I should preface this a little bit. Iampunha doesn’t pronounce the “H” in his name. I am sure the play isn’t the “Schindler’s List” of the theatre (the City Paper is notorious for not liking anything except Schindler’s List and Pulp Fiction) but it seems Iampunha has been working at something. I always knew he was a little miscreant deviant. (***note this is just a jibe on him. He really is a sweety and I thought it was funny that the name of the play and premise would embarass him.)
Poona the Fuckdog and Other Plays for Children Once upon a time, Washington theater was tragically short on audience-participation scenes involving tequila shooters and 6-foot singing penises. No longer: Ian Allen’s Cherry Red Productions is back, serving up another of the gleefully smutty shows that are the company’s trademark, and we are once again left gob-smacked, slack-jawed, wondering where the hell they find this stuff. Jeff Goode’s Poona the Fuckdog and Other Plays for Children wants to be a jaundiced, adults-only parody of children’s theater, but it’s not quite clever enough to succeed as a lampoon; it’s a rousing success, however, as an adolescent exercise in mildly provocative naughtiness and smirky frat-boy humor. Cherry Red proclaims unabashedly that its shows are “funnier when you’re drunk,” so that “Tequila” sing-along, with its accompanying $1 shooter specials at the bar, is probably a great idea, but even with the help of a double bourbon, Poona is nowhere near as snappy as the company’s last Metro Cafe outing–the blissfully outré Romeo and Juliatric, which was able to pile on the jokes without having to worry about whether the audience was following the plot. Maybe–and here’s an unlikely thought–Allen et al. should stick to the classics. (TG) Metro Cafe 1522 14th St. NW. Friday, Saturday & Thursday at 8 p.m. $10-$15 to March 24 (202) 675-3071
Well, when the heck are you going to be in DC? We’re all Dopefest ho’s; we’ve had them for much lamer reasons (like “the Redskins’ and Ravens’ games are on TV back-to-back”) than a visit from you. Keep us informed!
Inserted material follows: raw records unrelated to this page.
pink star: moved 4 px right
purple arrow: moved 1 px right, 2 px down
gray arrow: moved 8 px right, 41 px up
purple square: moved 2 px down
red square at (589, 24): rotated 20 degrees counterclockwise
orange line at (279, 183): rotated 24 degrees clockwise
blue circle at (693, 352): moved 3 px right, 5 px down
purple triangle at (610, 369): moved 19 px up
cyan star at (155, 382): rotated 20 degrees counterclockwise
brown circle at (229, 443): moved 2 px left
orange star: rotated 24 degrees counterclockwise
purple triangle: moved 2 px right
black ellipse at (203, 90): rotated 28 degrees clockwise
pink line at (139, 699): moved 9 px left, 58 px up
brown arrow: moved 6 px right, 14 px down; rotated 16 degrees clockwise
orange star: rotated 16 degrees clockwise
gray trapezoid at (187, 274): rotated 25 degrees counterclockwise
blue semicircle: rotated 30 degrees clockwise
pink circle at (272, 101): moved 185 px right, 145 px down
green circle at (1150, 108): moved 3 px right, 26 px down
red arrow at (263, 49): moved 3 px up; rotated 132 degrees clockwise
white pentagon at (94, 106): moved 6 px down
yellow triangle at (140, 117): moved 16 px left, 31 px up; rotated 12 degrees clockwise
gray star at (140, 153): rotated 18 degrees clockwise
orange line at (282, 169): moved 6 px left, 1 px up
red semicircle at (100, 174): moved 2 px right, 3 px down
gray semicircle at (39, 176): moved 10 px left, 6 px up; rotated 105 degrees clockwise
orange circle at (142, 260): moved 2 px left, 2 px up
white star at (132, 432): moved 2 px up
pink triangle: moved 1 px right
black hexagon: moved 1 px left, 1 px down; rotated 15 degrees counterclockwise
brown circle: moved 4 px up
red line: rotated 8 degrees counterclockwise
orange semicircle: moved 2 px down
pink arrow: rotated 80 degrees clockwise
Yes, I do. Y’all (a healthy number of you, anyway) pronounce it “poona”. I pronounce it p’n-ha.
**"(*note this is just a jibe on him. He really is a sweety and I thought it was funny that the name of the play and premise would embarass him.)"
It doesn’t embarass me! Really!
Okay, I know none of you believed that, but really!
Confession time. I too, was once a thespian. But thanks to True Directions . . . wait, wrong flashcard. Anyway, yes I was an ac-tor. And a singer. I haven’t been in a production since high school (winter term of senior year), and I really have no plans to get back into it (it would take the fun out of both).
Arden, that’s not what I haven’t been telling you.
I spent many a lurking and early-doping day mentally calling him “Lampoona”, a sort of bastardization of lampooner. The reason? Somebody capitalized the “i” and it looked like an “l” to me.
(Dunno what this has to do with anything, but, heck, it is MPSIMS)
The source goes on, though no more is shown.